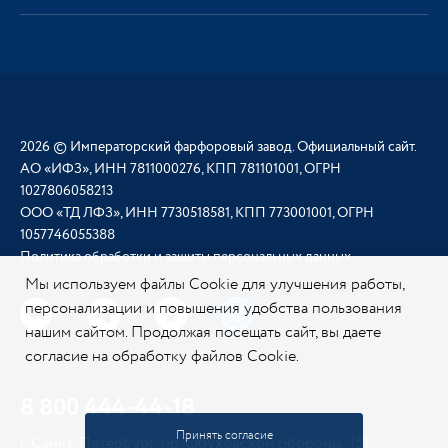
2026 © Императорский фарфоровый завод. Официальный сайт.
АО «ИФЗ», ИНН 7811000276, КПП 781101001, ОГРН
1027806058213
ООО «ТД ЛФЗ», ИНН 7730518581, КПП 773001001, ОГРН
1057746055388
Политика обработки и защиты персональных данных
Мы используем файлы Cookie для улучшения работы,
персонализации и повышения удобства пользования
нашим сайтом. Продолжая посещать сайт, вы даете
согласие на обработку файлов Cookie.
Подробнее о
нашей политике в отношении Cookie.
8 800 444-44-18
Принять согласие
г. Санкт-Петербург, пр. Обуховской обороны, 151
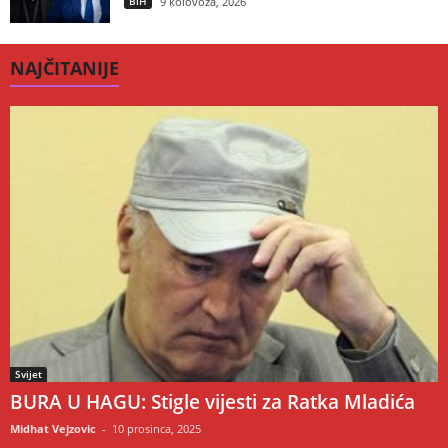
BiH
9 kolovoza, 2026
NAJČITANIJE
Svijet
BURA U HAGU: Stigle vijesti za Ratka Mladića
Midhat Vejzovic
-
10 prosinca, 2025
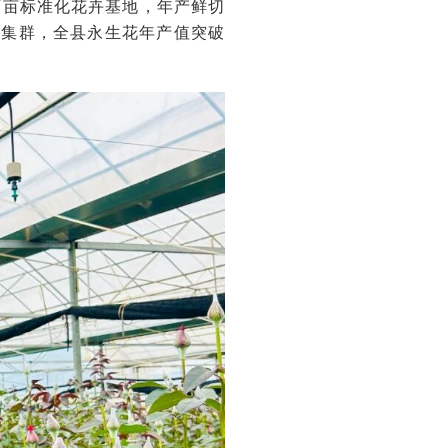
万亩标准化花卉基地，年产鲜切
加工集群，全县永生花年产值突破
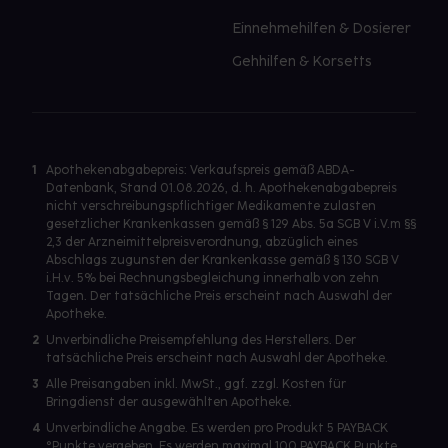
Einnehmehilfen & Dosierer
Gehhilfen & Korsetts
1
Apothekenabgabepreis: Verkaufspreis gemäß ABDA-
Datenbank, Stand 01.08.2026, d. h. Apothekenabgabepreis
nicht verschreibungspflichtiger Medikamente zulasten
gesetzlicher Krankenkassen gemäß § 129 Abs. 5a SGB V i.V.m §§
2,3 der Arzneimittelpreisverordnung, abzüglich eines
Abschlags zugunsten der Krankenkasse gemäß § 130 SGB V
i.H.v. 5% bei Rechnungsbegleichung innerhalb von zehn
Tagen. Der tatsächliche Preis erscheint nach Auswahl der
Apotheke.
2
Unverbindliche Preisempfehlung des Herstellers. Der
tatsächliche Preis erscheint nach Auswahl der Apotheke.
3
Alle Preisangaben inkl. MwSt., ggf. zzgl. Kosten für
Bringdienst der ausgewählten Apotheke.
4
Unverbindliche Angabe. Es werden pro Produkt 5 PAYBACK
°Punkte vergeben. Es werden maximal 100 PAYBACK Punkte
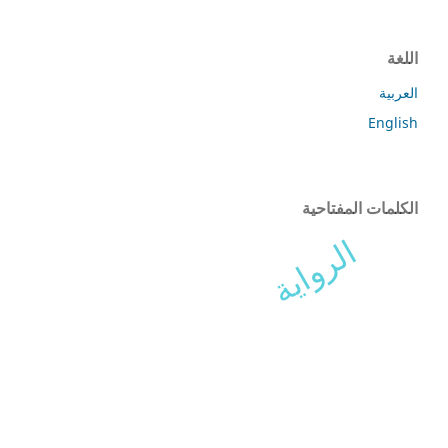
اللغة
العربية
English
الكلمات المفتاحية
الرواية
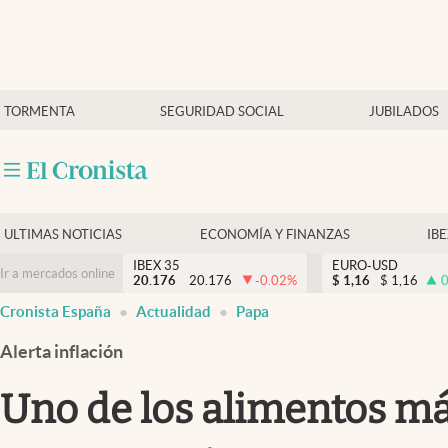
Últimas Noticias
TORMENTA
SEGURIDAD SOCIAL
JUBILADOS
Economía y finanzas
Política
Actualidad
Criptomonedas
ULTIMAS NOTICIAS
ECONOMÍA Y FINANZAS
IB
IBEX 35
EURO-USD
Ir a mercados online
20.176
20.176
-0.02
%
$
1,16
$
1,16
0
Cronista España
Actualidad
Papa
Alerta inflación
Uno de los alimentos m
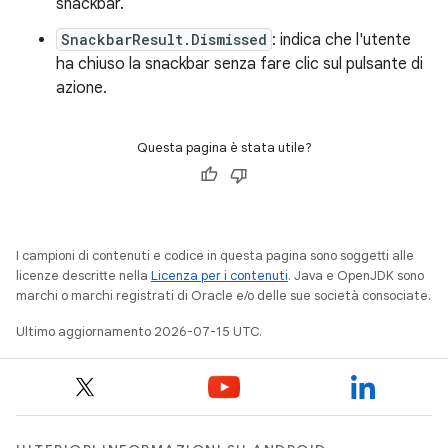
snackbar.
SnackbarResult.Dismissed
: indica che l'utente
ha chiuso la snackbar senza fare clic sul pulsante di
azione.
Questa pagina è stata utile?
I campioni di contenuti e codice in questa pagina sono soggetti alle
licenze descritte nella
Licenza per i contenuti
. Java e OpenJDK sono
marchi o marchi registrati di Oracle e/o delle sue società consociate.
Ultimo aggiornamento 2026-07-15 UTC.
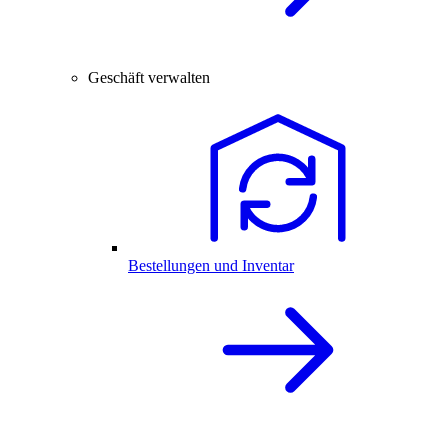
Geschäft verwalten
Bestellungen und Inventar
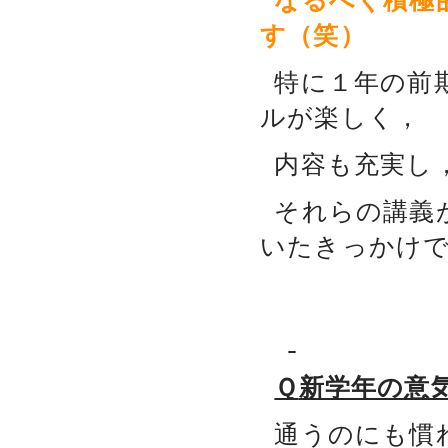
なるべく積極
す（笑）
特に１年の前期
ルが楽しく，
内容も充実し
それらの講義
いたきっかけ
Ｑ
新学年の意
通うのにも慣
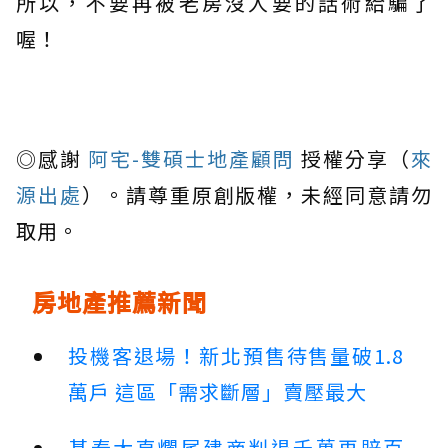
所以，不要再被老房沒人要的話術給騙了
喔！
◎感謝
阿宅-雙碩士地產顧問
授權分享（
來
源出處
）。請尊重原創版權，未經同意請勿
取用。
房地產推薦新聞
投機客退場！新北預售待售量破1.8
萬戶 這區「需求斷層」賣壓最大
基泰大直爛尾建商判退千萬再賠百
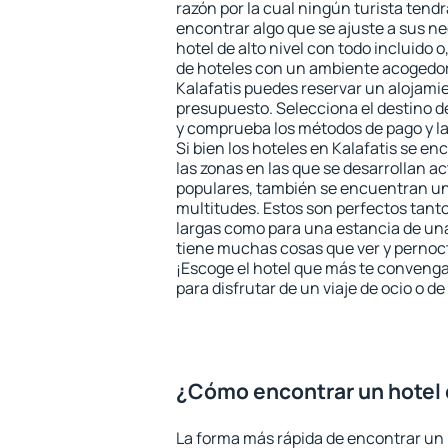
razón por la cual ningún turista tend
encontrar algo que se ajuste a sus n
hotel de alto nivel con todo incluido o
de hoteles con un ambiente acogedor 
Kalafatis puedes reservar un alojami
presupuesto. Selecciona el destino de
y comprueba los métodos de pago y l
Si bien los hoteles en Kalafatis se e
las zonas en las que se desarrollan ac
populares, también se encuentran un 
multitudes. Estos son perfectos tant
largas como para una estancia de un
tiene muchas cosas que ver y pernocta
¡Escoge el hotel que más te convenga
para disfrutar de un viaje de ocio o 
¿Cómo encontrar un hotel 
La forma más rápida de encontrar un h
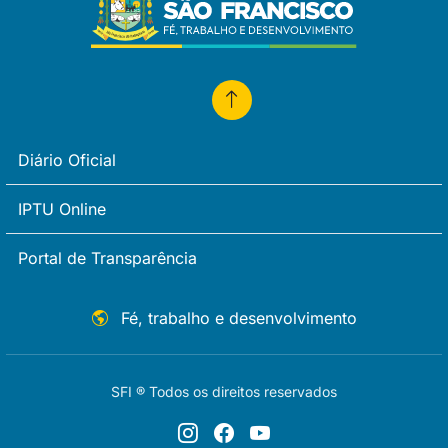
Diário Oficial
IPTU Online
Portal de Transparência
Fé, trabalho e desenvolvimento
SFI ® Todos os direitos reservados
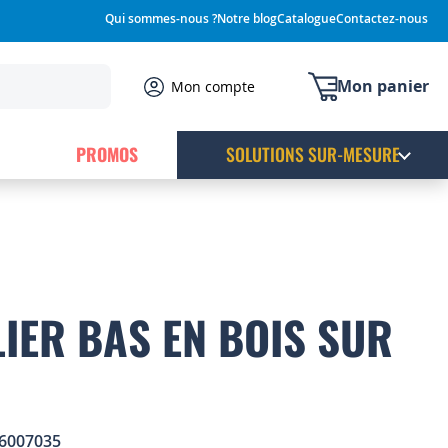
Qui sommes-nous ?
Notre blog
Catalogue
Contactez-nous
Mon panier
Mon compte
PROMOS
SOLUTIONS SUR-MESURE
LIER BAS EN BOIS SUR
6007035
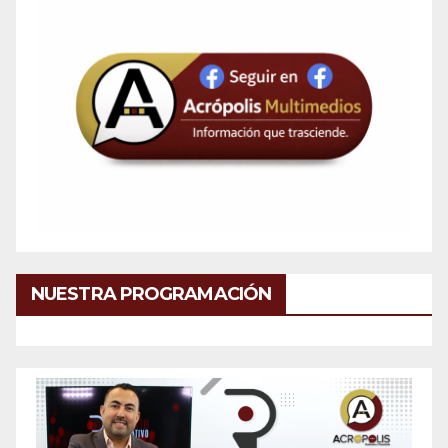
NUESTRA PROGRAMACIÓN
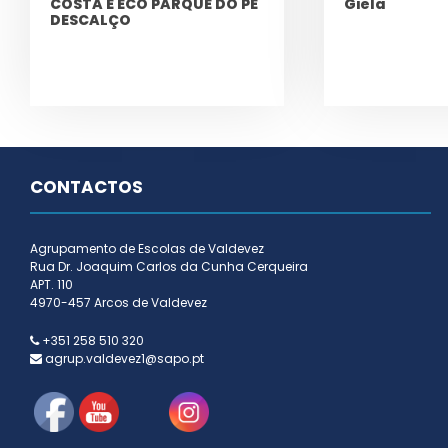
COSTA E ECO PARQUE DO PÉ
Giela
DESCALÇO
CONTACTOS
Agrupamento de Escolas de Valdevez
Rua Dr. Joaquim Carlos da Cunha Cerqueira
APT. 110
4970-457 Arcos de Valdevez
+351 258 510 320
agrup.valdevez1@sapo.pt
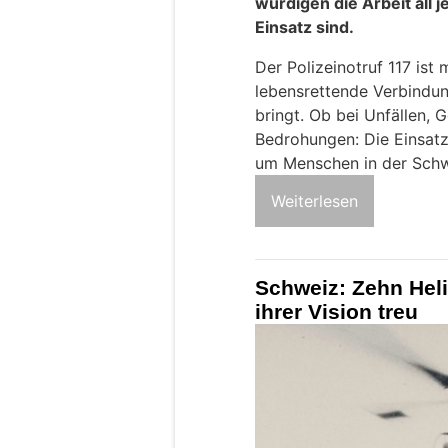
würdigen die Arbeit all j
Einsatz sind.
Der Polizeinotruf 117 ist 
lebensrettende Verbindung
bringt. Ob bei Unfällen, 
Bedrohungen: Die Einsatzk
um Menschen in der Schw
Weiterlesen
Schweiz: Zehn Heli
ihrer Vision treu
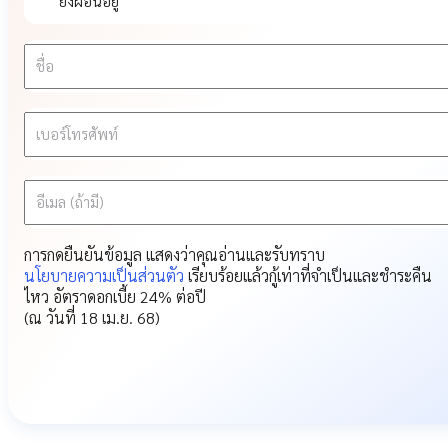
ยังผ่อนอยู่
ชื่อ
เบอร์โทรศัพท์
อีเมล (ถ้ามี)
การกดยืนยันข้อมูล แสดงว่าคุณอ่านและรับทราบ
นโยบายความเป็นส่วนตัว
เรียบร้อยแล้ว
กู้เท่าที่จำเป็นและชำระคืน
ไหว อัตราดอกเบี้ย 24% ต่อปี
(ณ วันที่ 18 เม.ย. 68)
-------------------------
§ **What you have to do**:
Set down the data exactly as it appears, without any images.

§ **Output for this exercise**:
2026 © Императорский фарфоровый завод. Официальный сайт.
АО «ИФЗ», ИНН 7811000276, КПП 781101001, ОГРН
1027806058213
ООО «ТД ЛФЗ», ИНН 7730518581, КПП 773001001, ОГРН
1057746055388
Политика обработки и защиты персональных данных
Мы используем файлы Cookie для улучшения работы,
персонализации и повышения удобства пользования
нашим сайтом. Продолжая посещать сайт, вы даете
согласие на обработку файлов Cookie.
Подробнее о
нашей политике в отношении Cookie.
8 800 444-44-18
Принять согласие
г. Санкт-Петербург, пр. Обуховской обороны, 151
BiH
9 kolovoza, 2026
NAJČITANIJE
Svijet
BURA U HAGU: Stigle vijesti za Ratka Mladića
Midhat Vejzovic
-
10 prosinca, 2025
万亩标准化花卉基地，年产鲜切
加工集群，全县永生花年产值突破
Einnehmehilfen & Dosierer
Gehhilfen & Korsetts
1
Apothekenabgabepreis: Verkaufspreis gemäß ABDA-
Datenbank, Stand 01.08.2026, d. h. Apothekenabgabepreis
nicht verschreibungspflichtiger Medikamente zulasten
gesetzlicher Krankenkassen gemäß § 129 Abs. 5a SGB V i.V.m §§
2,3 der Arzneimittelpreisverordnung, abzüglich eines
Abschlags zugunsten der Krankenkasse gemäß § 130 SGB V
i.H.v. 5% bei Rechnungsbegleichung innerhalb von zehn
Tagen. Der tatsächliche Preis erscheint nach Auswahl der
Apotheke.
2
Unverbindliche Preisempfehlung des Herstellers. Der
tatsächliche Preis erscheint nach Auswahl der Apotheke.
3
Alle Preisangaben inkl. MwSt., ggf. zzgl. Kosten für
Bringdienst der ausgewählten Apotheke.
4
Unverbindliche Angabe. Es werden pro Produkt 5 PAYBACK
°Punkte vergeben. Es werden maximal 100 PAYBACK Punkte
اللغة
العربية
English
الكلمات المفتاحية
الرواية
Últimas Noticias
TORMENTA
SEGURIDAD SOCIAL
JUBILADOS
Economía y finanzas
Política
Actualidad
Criptomonedas
ULTIMAS NOTICIAS
ECONOMÍA Y FINANZAS
IB
IBEX 35
EURO-USD
Ir a mercados online
20.176
20.176
-0.02
%
$
1,16
$
1,16
0
Cronista España
Actualidad
Papa
Alerta inflación
Uno de los alimentos m
snackbar.
SnackbarResult.Dismissed
: indica che l'utente
ha chiuso la snackbar senza fare clic sul pulsante di
azione.
Questa pagina è stata utile?
I campioni di contenuti e codice in questa pagina sono soggetti alle
licenze descritte nella
Licenza per i contenuti
. Java e OpenJDK sono
marchi o marchi registrati di Oracle e/o delle sue società consociate.
Ultimo aggiornamento 2026-07-15 UTC.
Geschäft verwalten
Bestellungen und Inventar
なるべく積極
す（笑）
特に１年の前期
ルが楽しく，
内容も充実し
それらの講義
いたきっかけ
Ｑ
新学年の意
通うのにも慣
所以，不要再被老房沒人要的話術給騙了
喔！
◎感謝
阿宅-雙碩士地產顧問
授權分享（
來
源出處
）。請尊重原創版權，未經同意請勿
取用。
房地產推薦新聞
投機客退場！新北預售待售量破1.8
萬戶 這區「需求斷層」賣壓最大
基泰大直爛尾建商判退千萬再賠百
razón por la cual ningún turista tend
encontrar algo que se ajuste a sus n
hotel de alto nivel con todo incluido o
de hoteles con un ambiente acogedor 
Kalafatis puedes reservar un alojami
presupuesto. Selecciona el destino de
y comprueba los métodos de pago y l
Si bien los hoteles en Kalafatis se e
las zonas en las que se desarrollan ac
populares, también se encuentran un 
multitudes. Estos son perfectos tant
largas como para una estancia de un
tiene muchas cosas que ver y pernocta
¡Escoge el hotel que más te convenga
para disfrutar de un viaje de ocio o 
¿Cómo encontrar un hotel 
La forma más rápida de encontrar un h
Diário Oficial
IPTU Online
Portal de Transparência
Fé, trabalho e desenvolvimento
SFI ® Todos os direitos reservados
Qui sommes-nous ?
Notre blog
Catalogue
Contactez-nous
Mon panier
Mon compte
PROMOS
SOLUTIONS SUR-MESURE
LIER BAS EN BOIS SUR
6007035
NUESTRA PROGRAMACIÓN
COSTA E ECO PARQUE DO PÉ
Giela
DESCALÇO
CONTACTOS
Agrupamento de Escolas de Valdevez
Rua Dr. Joaquim Carlos da Cunha Cerqueira
APT. 110
4970-457 Arcos de Valdevez
+351 258 510 320
agrup.valdevez1@sapo.pt
würdigen die Arbeit all j
Einsatz sind.
Der Polizeinotruf 117 ist 
lebensrettende Verbindung
bringt. Ob bei Unfällen, 
Bedrohungen: Die Einsatzk
um Menschen in der Schw
Weiterlesen
Schweiz: Zehn Heli
ihrer Vision treu
ยังผ่อนอยู่
ชื่อ
เบอร์โทรศัพท์
อีเมล (ถ้ามี)
การกดยืนยันข้อมูล แสดงว่าคุณอ่านและรับทราบ
นโยบายความเป็นส่วนตัว
เรียบร้อยแล้ว
กู้เท่าที่จำเป็นและชำระคืน
ไหว อัตราดอกเบี้ย 24% ต่อปี
(ณ วันที่ 18 เม.ย. 68)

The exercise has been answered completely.